As doutrinas alemã e italiana são firmemente contrárias à manipulação genética não respeitante da autonomia individual, ou a vontade de um terceiro (embrião), em suma, a dignidade humana: Franco Bar­to­lo­mei (La Dignitá Uma­na como Concetto e Valore Costti­tu­zio­nale, p. 108) indaga: “É tutelado ju­ridicamente o embrião de poucos dias, não implantado no útero?” E responde: “Certamente, o óvulo extracorpóreo, fecundado e ainda não implantado, se trata de ‘vida pré-natal’. Mas é, no entanto, sempre vida e precisamente vida humana (não animal ou pré-humana). O óvulo fecundado não é coisa, criatura inferior, mas homem, pessoa — tertium non datur. A antecipação da tutela da vida e da dignidade humana a esta primeiríssima forma de vida humana é imposta pela Constituição.” E conclui: “A experiência histórica ensina que os progressos realizados em total boa fé pela pesquisa científica, transformadas em circunstâncias políticas, podem tornar-se fonte dos mais terríveis abusos.”

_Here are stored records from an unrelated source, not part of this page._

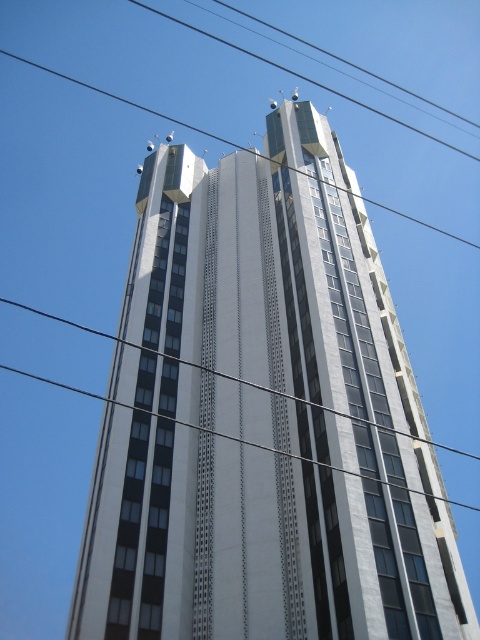 What are the coordinates of the white glass building at center?

The white glass building at center is located at coordinates point (264, 419).

You are an electrician inspecting the building. You notice two wires near the top of the building. One is a metallic wire at center and the other is a black wire at upper center. Which wire is located to the right of the other?

The metallic wire at center is positioned on the right side of black wire at upper center.

You are an electrician inspecting the building. You notice two wires on the building facade. The metallic wire at center and the black wire at upper center. Which one is thinner?

The metallic wire at center has a lesser width compared to the black wire at upper center, so the metallic wire at center is thinner. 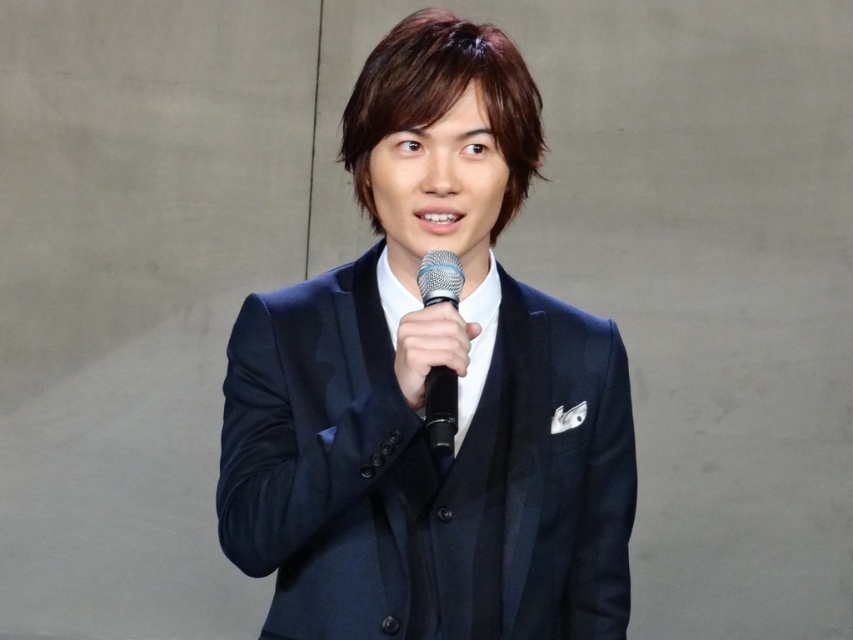 Question: Among these points, which one is nearest to the camera?

Choices:
 (A) (445, 404)
 (B) (460, 326)

Answer: (A)

Question: Which object appears farthest from the camera in this image?

Choices:
 (A) navy blue suit at center
 (B) black matte microphone at center

Answer: (A)

Question: Does navy blue suit at center appear over black matte microphone at center?

Choices:
 (A) no
 (B) yes

Answer: (B)

Question: Observing the image, what is the correct spatial positioning of navy blue suit at center in reference to black matte microphone at center?

Choices:
 (A) left
 (B) right

Answer: (B)

Question: Does navy blue suit at center lie in front of black matte microphone at center?

Choices:
 (A) yes
 (B) no

Answer: (B) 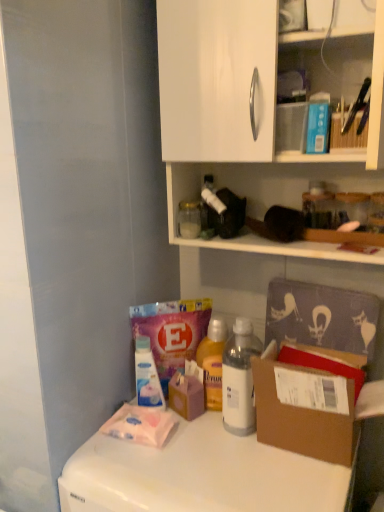 You are a GUI agent. You are given a task and a screenshot of the screen. Output one action in this format:
    pyautogui.click(x=<x>, y=<y>)
    Task: Click on the free region on the left part of brown cardboard box at lower right
    Image resolution: width=384 pixels, height=512 pixels.
    Given the screenshot: What is the action you would take?
    pyautogui.click(x=217, y=464) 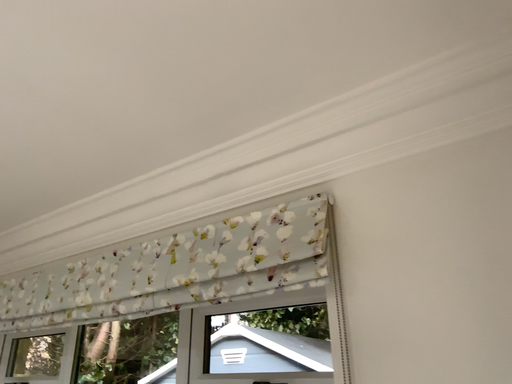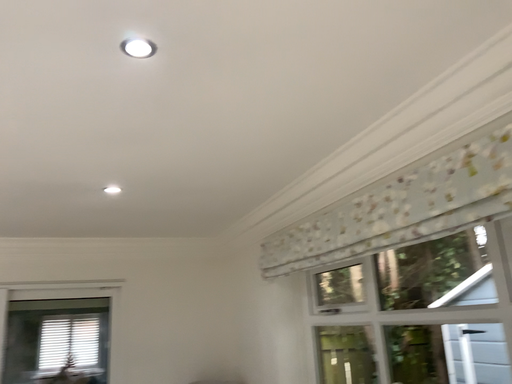 Question: Which way did the camera rotate in the video?

Choices:
 (A) rotated downward
 (B) rotated upward

Answer: (A) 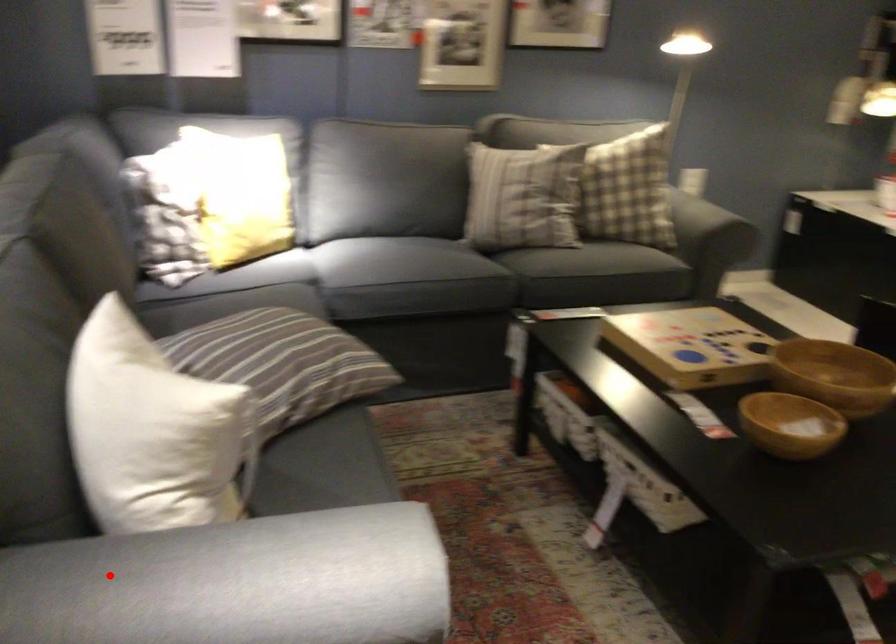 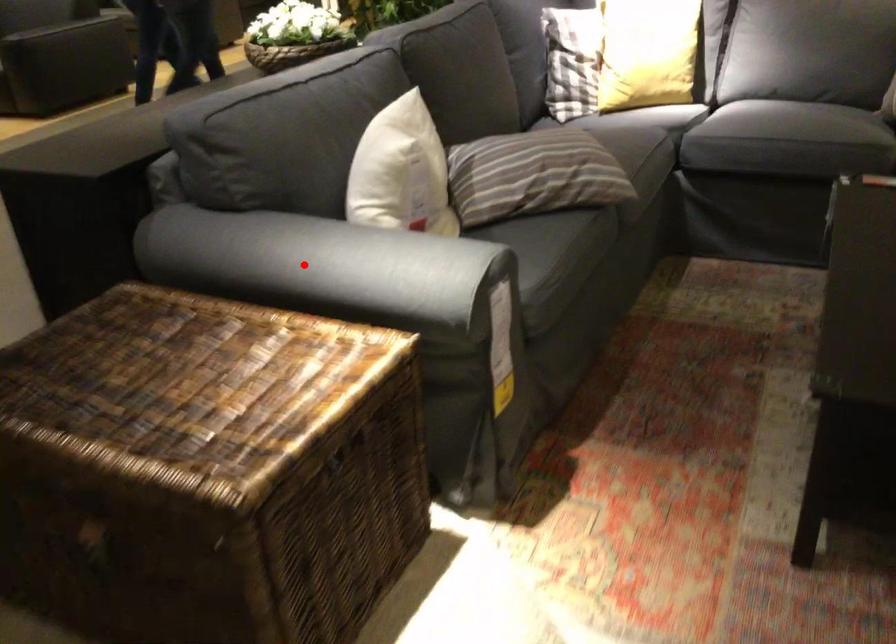 I am providing you with two images of the same scene from different viewpoints. A red point is marked on the first image and another point is marked on the second image. Do the highlighted points in image1 and image2 indicate the same real-world spot?

Yes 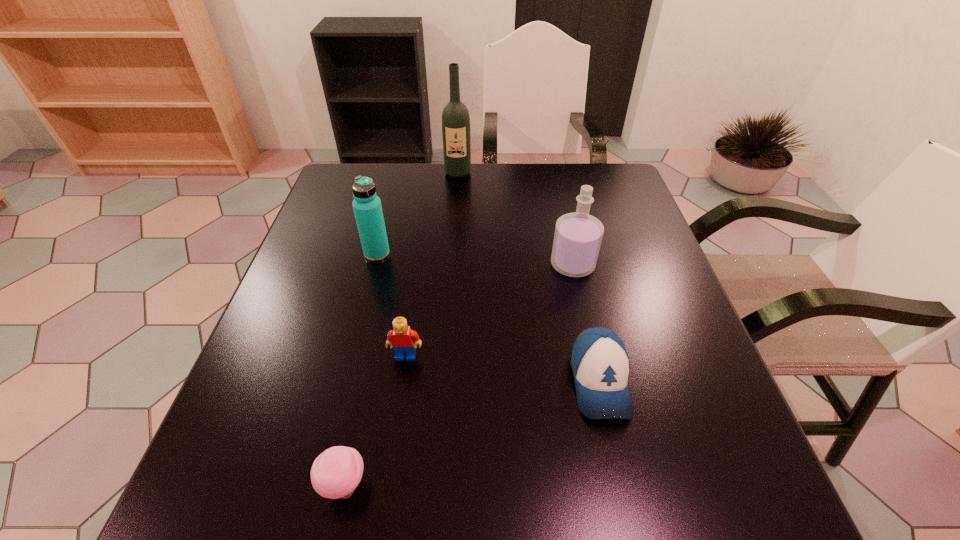 At what (x,y) coordinates should I click in order to perform the action: click on free point located 0.090m on the face of the third shortest object. Please return your answer as a coordinate pair (x, y). The width and height of the screenshot is (960, 540). Looking at the image, I should click on (399, 402).

Identify the location of free space located on the front-facing side of the baseball cap. Image resolution: width=960 pixels, height=540 pixels. (619, 468).

The image size is (960, 540). Find the location of `free space located 0.170m on the left of the nearest object`. free space located 0.170m on the left of the nearest object is located at coordinates (212, 487).

Find the location of a particular element. object that is at the far edge is located at coordinates (455, 117).

Where is `object that is at the near edge`? This screenshot has width=960, height=540. object that is at the near edge is located at coordinates (335, 473).

I want to click on object present at the left edge, so click(367, 208).

Find the location of `vacant space at the far edge`. vacant space at the far edge is located at coordinates (398, 166).

Locate an element on the screen. vacant space at the near edge of the desktop is located at coordinates (502, 476).

Locate an element on the screen. This screenshot has height=540, width=960. vacant region at the left edge of the desktop is located at coordinates (287, 345).

Where is `blank space at the right edge of the desktop`? The height and width of the screenshot is (540, 960). blank space at the right edge of the desktop is located at coordinates (664, 330). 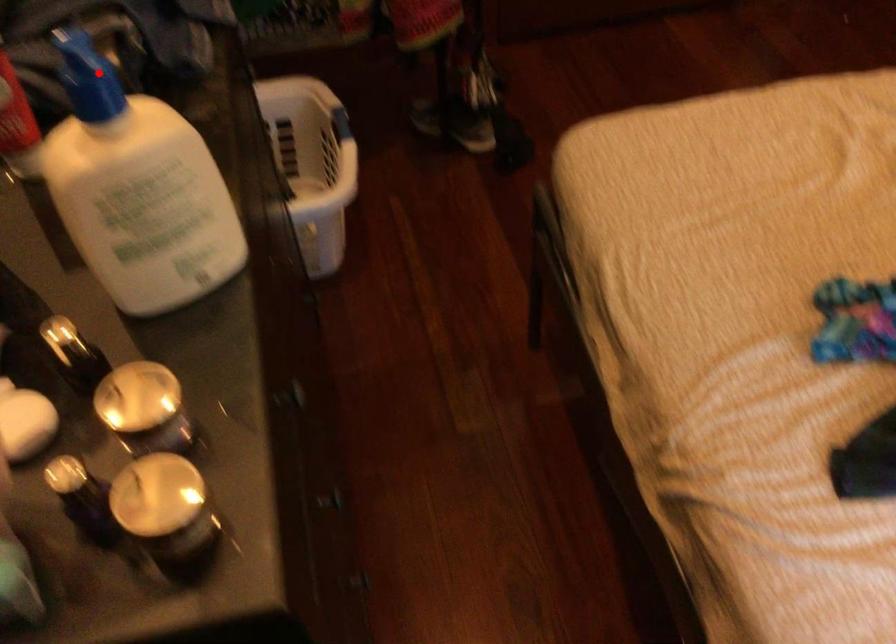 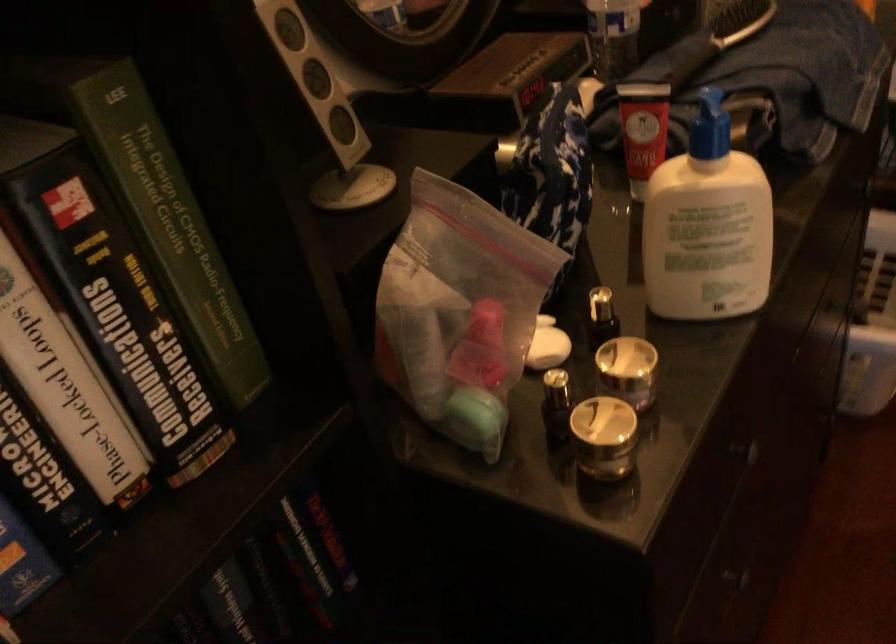 Question: I am providing you with two images of the same scene from different viewpoints. Image1 has a red point marked. In image2, the corresponding 3D location appears at what relative position? Reply with the corresponding letter.

Choices:
 (A) Closer
 (B) Farther

Answer: (B) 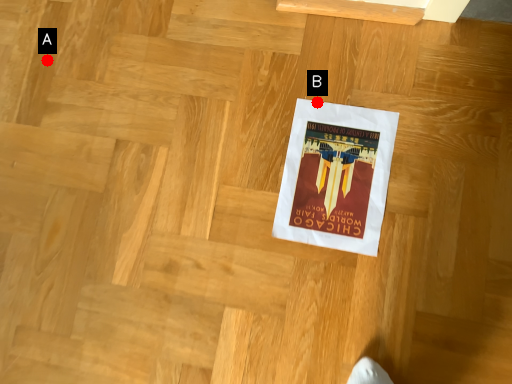 Question: Two points are circled on the image, labeled by A and B beside each circle. Among these points, which one is farthest from the camera?

Choices:
 (A) A is further
 (B) B is further

Answer: (A)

É uma questão que permanece em aberto.

Maria Garcia
Livre docente pela PUC-SP; professora de Direito Constitucional, Direito Educacional e Biodireito Constitucional na PUC-SP; vice-coordenadora do Programa de Pós-Graduação em Direito da PUC-SP; membro da CoBi do HCFMUSP e do IASP; procuradora aposentada do Estado de São Paulo; membro-fundador e atual diretora geral do IBDC e membro da Academia Paulista de Letras Jurídicas (Cadeira Enrico T. Liebman)

GARCIA, Maria. Ainda as pesquisas com células-tronco humanas. Boletim IBCCRIM, São Paulo, ano 16, n. 190, p. 16, set. 2008.